Phryné à Rouen, et le charme opéra
Comme à son habitude, le chef Hervé Niquet, ici placé à la tête de l’Orchestre de l’Opéra de Rouen Normandie, se saisit de sa baguette aussitôt arrivé au pupitre et lance ses musiciens sans perdre une seconde, par de grands mouvements, dynamiques et précis. La musique de Saint-Saëns se dévoile aussitôt flamboyante, avec ses volutes tourbillonnantes, portée par des cuivres tonitruants, des bois moqueurs, des cordes très lyriques et des percussions festives. Le livret, dont l’intrigue est située dans la Grèce antique, est écrit en vers, chaque mot étant choisi avec poésie et humour, mais aussi pour la musicalité de leur prosodie.
Dans le rôle-titre, Florie Valiquette propose une interprétation impassible : cette absence de théâtre corporel s’entend dans son chant, dès lors peu porteur d’émotion (elle tourne d’ailleurs le dos à Cyrille Dubois durant leur duo d’amour, empêchant toute étincelle de passer dans leurs regards). Heureusement, sa voix fine, tranchante et vive au léger vibrato, est maniée avec une technique fluide, notamment dans des vocalises étincelantes (comme sa robe), produites avec aisance. Son chant est nuancé et sa diction globalement précise même si certaines syllabes restent étouffées.
Cyrille Dubois apprécie ce répertoire, qui le lui rend bien, mettant pleinement sa musicalité en valeur. En Nicias, il œuvre de son timbre enjoué, explorant des aigus vaillants et clairs, tenus d’un vibrato régulier. Son interprétation est, comme à l’accoutumée, d’une grande force expressive, son corps tendu se mouvant avec les accentuations de son chant. Thomas Dolié s’amuse en Dicéphile, les mains jointes et la mine bougonne pour jouer, même lorsqu’il ne chante pas, le ridicule de son personnage. Son timbre sombre et renfrogné porte un chant piqué, comme le veut la partition, mais qui sait s’élargir lorsque son personnage s’ouvre à l’amour. Sa voix concentrée est bien projetée.
Anaïs Constans chante le rôle de la servante Lampito de sa voix large au timbre riche aux reflets mordorés et au vibrato aux belles ondulations. En Cynalopex, François Rougier expose une voix mate au grain chaud tandis que Patrick Bolleire (Agoragine) place une voix ferme et profonde, bien projetée.
Le Chœur du Concert Spirituel, quelques jours après sa performance mitigée pour La Fille de Madame Angot, retrouve ici toute sa précision, un phrasé travaillé et un son rayonnant, bien que leur chef leur tourne le dos. Lorsque celui-ci se retourne pour diriger les grelots joués par ses choristes, sa mine heureuse reflète la qualité de l’interprétation de son ensemble.
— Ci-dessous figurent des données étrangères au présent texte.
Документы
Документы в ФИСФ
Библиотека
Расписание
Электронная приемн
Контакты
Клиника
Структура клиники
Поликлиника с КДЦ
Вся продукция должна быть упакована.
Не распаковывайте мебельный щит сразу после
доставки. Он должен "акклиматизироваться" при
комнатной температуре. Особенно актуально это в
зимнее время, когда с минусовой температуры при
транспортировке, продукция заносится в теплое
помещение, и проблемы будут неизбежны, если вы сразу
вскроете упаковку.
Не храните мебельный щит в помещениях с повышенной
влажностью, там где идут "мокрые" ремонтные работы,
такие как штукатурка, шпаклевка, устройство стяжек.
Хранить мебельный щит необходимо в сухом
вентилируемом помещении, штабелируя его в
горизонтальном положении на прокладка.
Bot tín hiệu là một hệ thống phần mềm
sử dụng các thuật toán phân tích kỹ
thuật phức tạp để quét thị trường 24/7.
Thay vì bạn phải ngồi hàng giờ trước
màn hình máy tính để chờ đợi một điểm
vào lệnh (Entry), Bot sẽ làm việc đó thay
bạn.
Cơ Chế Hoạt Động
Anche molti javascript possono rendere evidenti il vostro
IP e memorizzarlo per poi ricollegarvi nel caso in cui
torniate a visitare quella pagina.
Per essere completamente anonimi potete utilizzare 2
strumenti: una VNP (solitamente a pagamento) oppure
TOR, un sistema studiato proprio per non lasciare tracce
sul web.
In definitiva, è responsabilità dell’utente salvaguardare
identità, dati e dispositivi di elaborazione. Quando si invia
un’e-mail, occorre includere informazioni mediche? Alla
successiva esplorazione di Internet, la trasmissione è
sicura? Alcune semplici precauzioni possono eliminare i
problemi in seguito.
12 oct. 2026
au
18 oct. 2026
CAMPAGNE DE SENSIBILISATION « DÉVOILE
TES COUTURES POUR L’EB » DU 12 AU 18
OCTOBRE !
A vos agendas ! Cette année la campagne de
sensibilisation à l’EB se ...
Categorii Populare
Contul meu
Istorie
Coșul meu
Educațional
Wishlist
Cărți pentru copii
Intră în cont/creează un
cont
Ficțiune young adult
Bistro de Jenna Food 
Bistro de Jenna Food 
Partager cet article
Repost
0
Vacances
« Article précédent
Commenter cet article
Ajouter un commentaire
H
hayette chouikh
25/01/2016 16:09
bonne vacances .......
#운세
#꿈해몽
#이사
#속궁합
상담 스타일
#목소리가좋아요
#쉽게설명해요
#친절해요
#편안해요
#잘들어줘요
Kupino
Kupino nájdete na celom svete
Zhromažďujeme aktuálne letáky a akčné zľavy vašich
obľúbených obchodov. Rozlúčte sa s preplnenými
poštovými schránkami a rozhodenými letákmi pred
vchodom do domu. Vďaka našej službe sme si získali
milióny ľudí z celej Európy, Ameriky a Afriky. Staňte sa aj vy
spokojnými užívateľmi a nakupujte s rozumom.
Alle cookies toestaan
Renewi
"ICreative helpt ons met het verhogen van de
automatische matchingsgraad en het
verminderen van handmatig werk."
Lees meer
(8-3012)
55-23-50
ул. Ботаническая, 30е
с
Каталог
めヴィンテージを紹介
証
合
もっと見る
Le public répond avec enthousiasme à cette découverte. Hervé Niquet dirige comme à son habitude les saluts avec autorité, les rythmant de la voix, donnant même des indications sur la vitesse d’exécution des inclinations, ce qui fait rire les solistes. Rendez-vous est d’ores-et-déjà donné en 2022 pour la sortie de cet opus sous le label Bru Zane.